MATERIAL AND METHODS: Data from 60 consecutive patients were obtained from a prospectively maintained database. The patients were divided into three cohorts (1, 2 and 3), with 20 patients each, according to their surgery dates.
RESULTS: The overall margin, ischaemia and complications rate was 90%. The warm ischaemia time was 9.5 min in cohort 1, decreasing to 5 min in cohort 3 (p < 0.0001). The Padua score (p = 0.0287) and tumour size (p = 0.0003) were significantly increased in cohort 3, but loss of kidney function decreased significantly to 3.5% in this cohort. Loss of kidney function of less than 5% was reported for eight (40%), nine (45%) and 14 (70%) patients in cohorts 1, 2 and 3, respectively (p = 0.0185).

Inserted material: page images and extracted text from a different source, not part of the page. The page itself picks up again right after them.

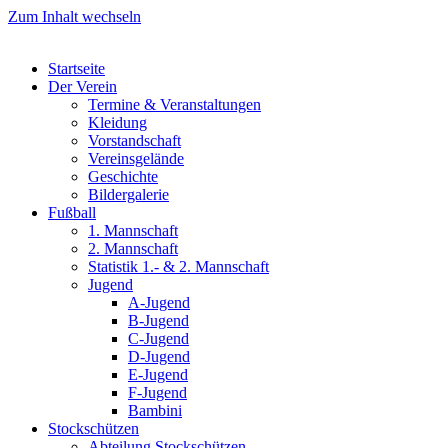
Zum Inhalt wechseln
Startseite
Der Verein
Termine & Veranstaltungen
Kleidung
Vorstandschaft
Vereinsgelände
Geschichte
Bildergalerie
Fußball
1. Mannschaft
2. Mannschaft
Statistik 1.- & 2. Mannschaft
Jugend
A-Jugend
B-Jugend
C-Jugend
D-Jugend
E-Jugend
F-Jugend
Bambini
Stockschützen
Abteilung Stockschützen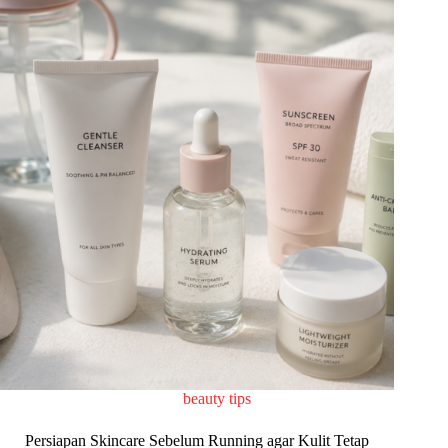
beauty tips
Persiapan Skincare Sebelum Running agar Kulit Tetap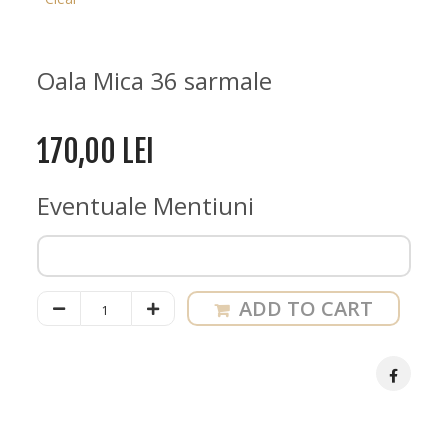
Oala Mica 36 sarmale
170,00
LEI
Eventuale Mentiuni
Oala
ADD TO CART
Sarmale
cu
Orez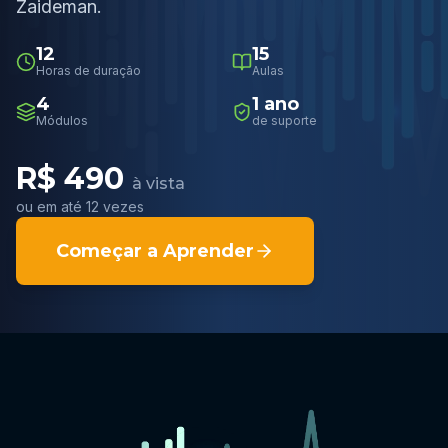
Zaideman.
12
15
Horas de duração
Aulas
4
1 ano
Módulos
de suporte
R$ 490
à vista
ou em até 12 vezes
Começar a Aprender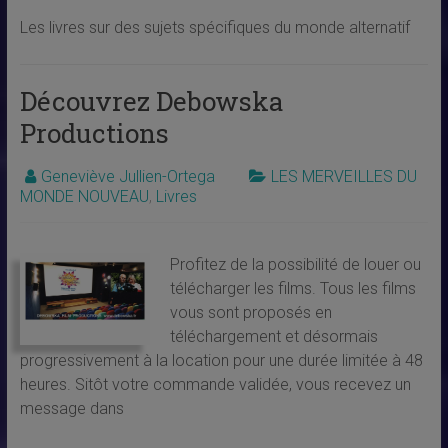
Les livres sur des sujets spécifiques du monde alternatif
Découvrez Debowska
Productions
Geneviève Jullien-Ortega
LES MERVEILLES DU
MONDE NOUVEAU
,
Livres
Profitez de la possibilité de louer ou
télécharger les films. Tous les films
vous sont proposés en
téléchargement et désormais
progressivement à la location pour une durée limitée à 48
heures. Sitôt votre commande validée, vous recevez un
message dans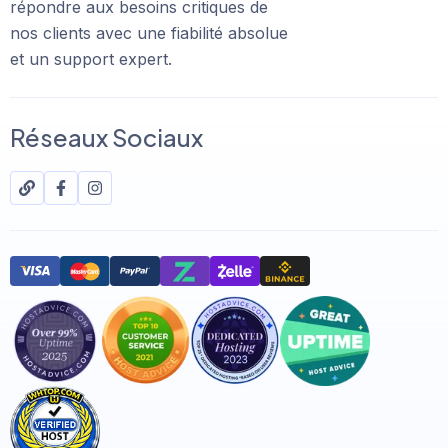
répondre aux besoins critiques de
nos clients avec une fiabilité absolue
et un support expert.
Réseaux Sociaux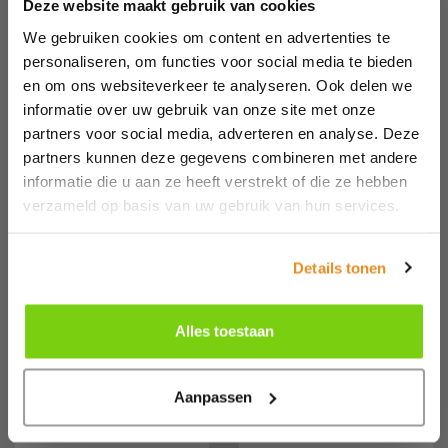
Deze website maakt gebruik van cookies
Alternatieven
We gebruiken cookies om content en advertenties te
personaliseren, om functies voor social media te bieden
en om ons websiteverkeer te analyseren. Ook delen we
informatie over uw gebruik van onze site met onze
partners voor social media, adverteren en analyse. Deze
partners kunnen deze gegevens combineren met andere
informatie die u aan ze heeft verstrekt of die ze hebben
verzameld op basis van uw gebruik van hun services.
Details tonen
Alles toestaan
804447
5JM950
Aanpassen
SOL'S Race
B&C Hooded
Hooded Men
Softshell Men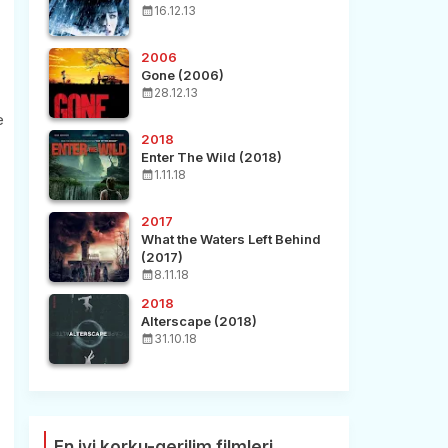
16.12.13
2006
Gone (2006)
28.12.13
e
2018
Enter The Wild (2018)
1.11.18
2017
What the Waters Left Behind
(2017)
8.11.18
2018
Alterscape (2018)
31.10.18
En iyi korku-gerilim filmleri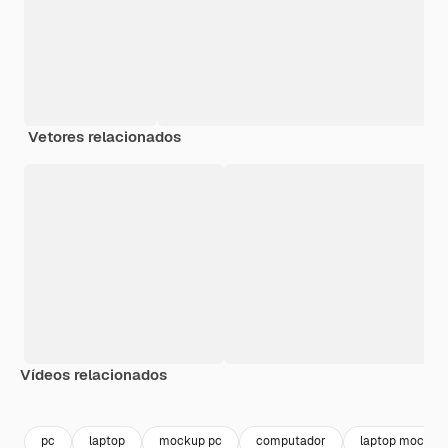
Vetores relacionados
Vídeos relacionados
Premium
Premium
Gerado por IA
Premium
Premium
Gerado por 
pc
laptop
mockup pc
computador
laptop mockup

CONCLUSIONS: Hand-assisted laparoscopic partial nephrectomy with early removal of arterial clamps is safe and easy to learn. An expert laparoscopic surgeon can perform hand-assisted laparoscopic partial nephrectomy for complex tumours with a relatively high success rate according to the margin, ischaemia and complications system. Warm ischaemia time could be obtained within 5 min after 40 procedures.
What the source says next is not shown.